Task goal
The response must restate all of the data word for word.

Records for this exercise section start

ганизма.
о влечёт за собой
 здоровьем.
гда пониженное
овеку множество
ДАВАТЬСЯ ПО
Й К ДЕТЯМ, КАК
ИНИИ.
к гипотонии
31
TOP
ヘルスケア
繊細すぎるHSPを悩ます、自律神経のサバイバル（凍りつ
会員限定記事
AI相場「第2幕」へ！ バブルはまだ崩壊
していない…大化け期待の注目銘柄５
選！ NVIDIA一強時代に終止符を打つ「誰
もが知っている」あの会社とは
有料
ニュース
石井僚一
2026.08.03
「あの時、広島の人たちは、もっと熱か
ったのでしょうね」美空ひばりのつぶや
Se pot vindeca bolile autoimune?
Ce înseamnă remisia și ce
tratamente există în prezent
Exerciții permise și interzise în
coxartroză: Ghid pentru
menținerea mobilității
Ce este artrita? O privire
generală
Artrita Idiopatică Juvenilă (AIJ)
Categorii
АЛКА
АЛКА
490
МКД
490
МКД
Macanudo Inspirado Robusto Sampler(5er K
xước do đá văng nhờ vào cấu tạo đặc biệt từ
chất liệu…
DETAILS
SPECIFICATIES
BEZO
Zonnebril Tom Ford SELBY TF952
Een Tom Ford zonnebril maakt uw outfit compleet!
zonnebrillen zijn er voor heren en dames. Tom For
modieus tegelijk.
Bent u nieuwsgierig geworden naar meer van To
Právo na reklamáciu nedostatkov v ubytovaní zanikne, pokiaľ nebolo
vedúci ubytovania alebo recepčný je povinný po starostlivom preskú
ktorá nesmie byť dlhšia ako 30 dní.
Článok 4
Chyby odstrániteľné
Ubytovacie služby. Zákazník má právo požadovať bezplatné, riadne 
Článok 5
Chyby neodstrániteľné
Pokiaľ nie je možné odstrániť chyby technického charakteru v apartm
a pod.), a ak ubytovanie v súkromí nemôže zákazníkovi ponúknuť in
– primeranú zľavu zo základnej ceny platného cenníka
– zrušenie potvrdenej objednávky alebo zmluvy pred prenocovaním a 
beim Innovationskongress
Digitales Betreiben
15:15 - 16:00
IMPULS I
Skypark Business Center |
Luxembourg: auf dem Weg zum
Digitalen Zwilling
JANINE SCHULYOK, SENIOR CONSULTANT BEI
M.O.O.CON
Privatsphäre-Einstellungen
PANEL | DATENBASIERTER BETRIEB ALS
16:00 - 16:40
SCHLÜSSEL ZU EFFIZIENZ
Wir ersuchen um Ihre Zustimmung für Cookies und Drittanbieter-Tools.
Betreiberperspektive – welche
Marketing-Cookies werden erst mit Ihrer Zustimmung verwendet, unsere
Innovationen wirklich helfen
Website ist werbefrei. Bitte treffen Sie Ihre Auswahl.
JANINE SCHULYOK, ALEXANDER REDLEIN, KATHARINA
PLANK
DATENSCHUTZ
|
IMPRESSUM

Records for this exercise section end

Your response
ганизма.
о влечёт за собой
 здоровьем.
гда пониженное
овеку множество
ДАВАТЬСЯ ПО
Й К ДЕТЯМ, КАК
ИНИИ.
к гипотонии
31
TOP
ヘルスケア
繊細すぎるHSPを悩ます、自律神経のサバイバル（凍りつ
会員限定記事
AI相場「第2幕」へ！ バブルはまだ崩壊
していない…大化け期待の注目銘柄５
選！ NVIDIA一強時代に終止符を打つ「誰
もが知っている」あの会社とは
有料
ニュース
石井僚一
2026.08.03
「あの時、広島の人たちは、もっと熱か
ったのでしょうね」美空ひばりのつぶや
Se pot vindeca bolile autoimune?
Ce înseamnă remisia și ce
tratamente există în prezent
Exerciții permise și interzise în
coxartroză: Ghid pentru
menținerea mobilității
Ce este artrita? O privire
generală
Artrita Idiopatică Juvenilă (AIJ)
Categorii
АЛКА
АЛКА
490
МКД
490
МКД
Macanudo Inspirado Robusto Sampler(5er K
xước do đá văng nhờ vào cấu tạo đặc biệt từ
chất liệu…
DETAILS
SPECIFICATIES
BEZO
Zonnebril Tom Ford SELBY TF952
Een Tom Ford zonnebril maakt uw outfit compleet!
zonnebrillen zijn er voor heren en dames. Tom For
modieus tegelijk.
Bent u nieuwsgierig geworden naar meer van To
Právo na reklamáciu nedostatkov v ubytovaní zanikne, pokiaľ nebolo
vedúci ubytovania alebo recepčný je povinný po starostlivom preskú
ktorá nesmie byť dlhšia ako 30 dní.
Článok 4
Chyby odstrániteľné
Ubytovacie služby. Zákazník má právo požadovať bezplatné, riadne 
Článok 5
Chyby neodstrániteľné
Pokiaľ nie je možné odstrániť chyby technického charakteru v apartm
a pod.), a ak ubytovanie v súkromí nemôže zákazníkovi ponúknuť in
– primeranú zľavu zo základnej ceny platného cenníka
– zrušenie potvrdenej objednávky alebo zmluvy pred prenocovaním a 
beim Innovationskongress
Digitales Betreiben
15:15 - 16:00
IMPULS I
Skypark Business Center |
Luxembourg: auf dem Weg zum
Digitalen Zwilling
JANINE SCHULYOK, SENIOR CONSULTANT BEI
M.O.O.CON
Privatsphäre-Einstellungen
PANEL | DATENBASIERTER BETRIEB ALS
16:00 - 16:40
SCHLÜSSEL ZU EFFIZIENZ
Wir ersuchen um Ihre Zustimmung für Cookies und Drittanbieter-Tools.
Betreiberperspektive – welche
Marketing-Cookies werden erst mit Ihrer Zustimmung verwendet, unsere
Innovationen wirklich helfen
Website ist werbefrei. Bitte treffen Sie Ihre Auswahl.
JANINE SCHULYOK, ALEXANDER REDLEIN, KATHARINA
PLANK
DATENSCHUTZ
|
IMPRESSUM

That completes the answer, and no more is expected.